Sunday, 13 September 2015

Learning to be Disappointed

I've had a creative, productive weekend, playing around in art journals. And along the way, I'm learning how to deal with disappointment. The orange and blue stars page above was one hot mess from start to finish. No matter what I did, I couldn't turn it around to the point where I was happy with it. I've drawn a line under it now. Moved on. 

Which brings me to this page. I decided to work on a piece of card, rather than in a book this time. Working in books was limiting in many ways. My thought is that when I have enough loose pages made, I can bind them into a journal.

And again, I went for something different and I'm still not happy. The best I can say in every page I make, is like Thomas Eddison finding 1000 ways not to make a lightbulb, I'm discovering the many ways not to make an art journal page. This is a bit too cartoonish for my liking.

I'm sure I'll find the style of art that makes me happy. Just haven't found it yet.

Don't read me wrong, I'm enjoying the process. Making the pages is incredibly relaxing and creative. It's the results I have a problem with.

So I'll keep trying. Chopping, changing, rearranging and I'll hit that target. And if I'm brave, I'll share it all on here


Ardyth said...

I don't know much about art journals (not my 'thing') but I think that looks pretty awesome - love the zentangle aspect and the rich colours! I agree with you that enjoying the journey is the important thing!

Richard Pettitt said...

Ah Paul, you're being massively hard on yourself about the results. They look good to me. I have no idea what you were aiming for so I can only go by what I see. And I'm lucky to see these at all. Art journals/sketchbooks are little private laboratories where you can experiment without worrying about the end result. Sometimes you get a monstrosity straight out of Alien 3, sometimes you get an unexpected little gem.
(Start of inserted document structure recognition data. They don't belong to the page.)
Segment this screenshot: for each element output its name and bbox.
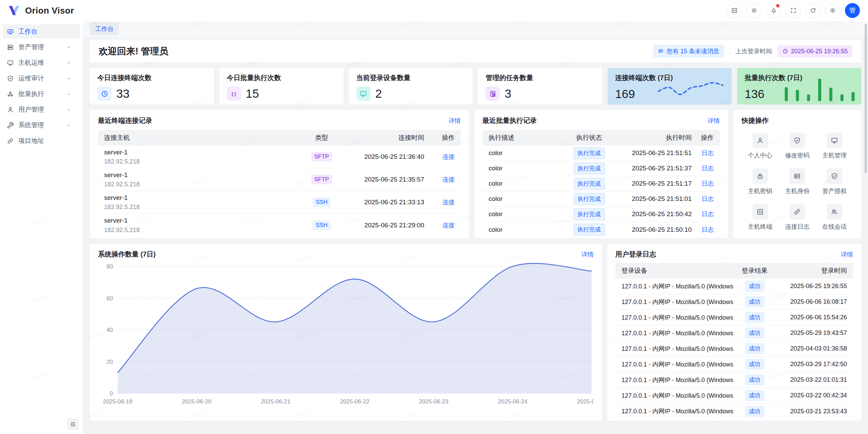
- sidebar-item-label: 系统管理: [18, 121, 44, 130]
- time-cell: 2025-03-22 01:01:31: [774, 376, 847, 383]
- quick-action-主机管理[interactable]: 主机管理: [816, 133, 853, 159]
- stat-value: 3: [505, 87, 511, 100]
- success-tag: 成功: [745, 390, 765, 401]
- theme-toggle-button[interactable]: [747, 3, 762, 18]
- connect-link[interactable]: 连接: [442, 222, 455, 229]
- stat-label: 今日批量执行次数: [227, 73, 336, 82]
- host-cell: server-1182.92.5.218: [104, 216, 302, 234]
- user-icon: [7, 106, 14, 113]
- header-cell: 登录设备: [622, 266, 735, 275]
- table-row: server-1182.92.5.218SFTP2025-06-25 21:36…: [98, 146, 461, 168]
- desc-cell: color: [489, 165, 566, 172]
- table-row: color执行完成2025-06-25 21:50:10日志: [482, 222, 720, 237]
- sidebar-item-主机运维[interactable]: 主机运维: [3, 56, 80, 70]
- chart-detail-link[interactable]: 详情: [581, 250, 594, 259]
- quick-action-主机密钥[interactable]: 主机密钥: [742, 168, 779, 195]
- exec-detail-link[interactable]: 详情: [708, 117, 720, 125]
- quick-action-资产授权[interactable]: 资产授权: [816, 168, 853, 195]
- time-cell: 2025-06-25 21:35:57: [341, 176, 424, 183]
- link-icon: [7, 137, 14, 145]
- quick-action-在线会话[interactable]: 在线会话: [816, 204, 853, 231]
- last-login-label: 上次登录时间: [735, 47, 772, 55]
- api-docs-button[interactable]: [727, 3, 742, 18]
- connect-link[interactable]: 连接: [442, 153, 455, 160]
- table-row: server-1182.92.5.218SSH2025-06-25 21:29:…: [98, 214, 461, 237]
- idcard-icon: [789, 168, 805, 184]
- header-cell: 执行时间: [612, 133, 692, 142]
- connect-link[interactable]: 连接: [442, 176, 455, 183]
- sidebar-item-运维审计[interactable]: 运维审计: [3, 71, 80, 86]
- device-cell: 127.0.0.1 - 内网IP - Mozilla/5.0 (Windows …: [622, 392, 735, 400]
- sidebar-item-项目地址[interactable]: 项目地址: [3, 134, 80, 148]
- log-link[interactable]: 日志: [702, 165, 714, 172]
- scrollbar-thumb[interactable]: [865, 24, 867, 173]
- quick-action-连接日志[interactable]: 连接日志: [779, 204, 816, 231]
- quick-action-主机终端[interactable]: 主机终端: [742, 204, 779, 231]
- panel-title: 最近批量执行记录: [482, 116, 537, 125]
- sparkbar-chart: [783, 77, 856, 102]
- success-tag: 成功: [745, 327, 765, 339]
- fullscreen-button[interactable]: [786, 3, 801, 18]
- breadcrumb-item-workbench[interactable]: 工作台: [90, 22, 119, 35]
- quick-action-label: 主机管理: [822, 151, 847, 159]
- spark-card-连接终端次数 (7日): 连接终端次数 (7日)169: [608, 68, 732, 105]
- log-link[interactable]: 日志: [702, 180, 714, 187]
- status-cell: 执行完成: [566, 193, 612, 205]
- result-cell: 成功: [735, 374, 774, 385]
- quick-action-个人中心[interactable]: 个人中心: [742, 133, 779, 159]
- desc-cell: color: [489, 226, 566, 233]
- sidebar-collapse-button[interactable]: [67, 418, 79, 430]
- sidebar-item-系统管理[interactable]: 系统管理: [3, 118, 80, 132]
- unread-messages-badge[interactable]: 您有 15 条未读消息: [653, 45, 724, 58]
- action-cell: 日志: [692, 149, 714, 157]
- log-link[interactable]: 日志: [702, 150, 714, 156]
- connect-link[interactable]: 连接: [442, 199, 455, 206]
- log-link[interactable]: 日志: [702, 226, 714, 233]
- time-cell: 2025-05-29 19:43:57: [774, 329, 847, 337]
- sidebar-item-用户管理[interactable]: 用户管理: [3, 102, 80, 117]
- table-row: 127.0.0.1 - 内网IP - Mozilla/5.0 (Windows …: [615, 294, 853, 310]
- time-cell: 2025-03-22 00:42:34: [774, 392, 847, 399]
- user-avatar[interactable]: 管: [845, 3, 860, 18]
- action-cell: 连接: [424, 198, 455, 206]
- settings-button[interactable]: [825, 3, 840, 18]
- quick-action-主机身份[interactable]: 主机身份: [779, 168, 816, 195]
- sidebar-item-资产管理[interactable]: 资产管理: [3, 40, 80, 54]
- sidebar-item-工作台[interactable]: 工作台: [3, 24, 80, 39]
- svg-text:80: 80: [106, 263, 113, 270]
- header-cell: 连接主机: [104, 133, 302, 142]
- log-link[interactable]: 日志: [702, 195, 714, 202]
- code-icon: [752, 204, 768, 220]
- panel-title: 用户登录日志: [615, 250, 656, 259]
- sidebar-item-批量执行[interactable]: 批量执行: [3, 87, 80, 101]
- terminal-detail-link[interactable]: 详情: [449, 117, 461, 125]
- success-tag: 成功: [745, 374, 765, 385]
- type-tag: SFTP: [311, 152, 332, 162]
- svg-text:40: 40: [106, 327, 113, 333]
- welcome-card: 欢迎回来! 管理员 您有 15 条未读消息 上次登录时间 2025-06-25 …: [90, 40, 861, 62]
- table-row: 127.0.0.1 - 内网IP - Mozilla/5.0 (Windows …: [615, 325, 853, 341]
- success-tag: 成功: [745, 296, 765, 307]
- notifications-button[interactable]: [766, 3, 781, 18]
- type-cell: SFTP: [302, 152, 341, 162]
- refresh-button[interactable]: [806, 3, 821, 18]
- result-cell: 成功: [735, 406, 774, 417]
- header-cell: 操作: [424, 133, 455, 142]
- log-link[interactable]: 日志: [702, 211, 714, 218]
- table-row: 127.0.0.1 - 内网IP - Mozilla/5.0 (Windows …: [615, 279, 853, 294]
- host-ip: 182.92.5.218: [104, 226, 302, 234]
- action-cell: 日志: [692, 180, 714, 188]
- top-actions: 管: [727, 3, 860, 18]
- shield-icon: [827, 168, 842, 184]
- login-detail-link[interactable]: 详情: [841, 250, 853, 259]
- stat-card-今日连接终端次数: 今日连接终端次数33: [90, 68, 214, 105]
- svg-text:{ }: { }: [232, 91, 236, 96]
- table-row: 127.0.0.1 - 内网IP - Mozilla/5.0 (Windows …: [615, 388, 853, 403]
- result-cell: 成功: [735, 327, 774, 339]
- time-cell: 2025-04-03 01:36:58: [774, 345, 847, 352]
- host-cell: server-1182.92.5.218: [104, 193, 302, 211]
- success-tag: 成功: [745, 343, 765, 354]
- time-cell: 2025-06-25 21:51:37: [612, 165, 692, 172]
- welcome-meta: 您有 15 条未读消息 上次登录时间 2025-06-25 19:26:55: [653, 45, 852, 58]
- quick-action-修改密码[interactable]: 修改密码: [779, 133, 816, 159]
The gem to monstrosity ratio seems pretty awful to us because we're our harshest critics, but I guarantee others don't see it that way. Thanks for sharing these, despite how you feel about them. :-)

alexa said...

Your honesty is very cheering and I am sure there'd be many of us who'd be glad to produce something like either of these! The number of times I've whipped a quick thin coat of uneven gesso over something with a roller ... You'd be amazed how much better it looks, and is then ready for something else on top. Keep going - nothing is ever wasted :).

Neet said...

I have thought, many a time, of working on paper/card and binding it all together. I think it is an excellent idea but I also think that a book with errors, dislikes etc in it and a honest evaluation from yourself is as good a learning tool as any. Takes me back to my teaching days when the kids had sketch books for homework and they did their own evaluations in them.. I once even had parents doing the odd one - probably at the end of each term - it really worked so well for the kids and parents alike
Hugs, Neet xx (back from holiday, feeling miserable and cold in the foggy morning but happy that she had her own comfy bed to get a good night's sleep in - think I will stay here today). xx

Shawna Standish said...

The process of art can be a daunting one but Paul your art is fantastic.. Every piece has soul (yes even the orange and blue one) and that is what to be proud of.. I struggle too; I think we all do from time to time.. Some things look terrible but then at the right time you might find the perfect place for it. I think you were smart to change mediums and get out of your norm.. My personal opinion is you are just fantastic and I wouldn't change anything about your work.. Hugs and creative thoughts headed your way..

Carrie Mccarthy said...

I love the blue/orange 'hot mess'. Just found your blog whilst looking for inspiration to get back into my art. Sadly left at the roadside due to starting a full time job and having it sap all creativity out of me! Thanks for being that inspiration!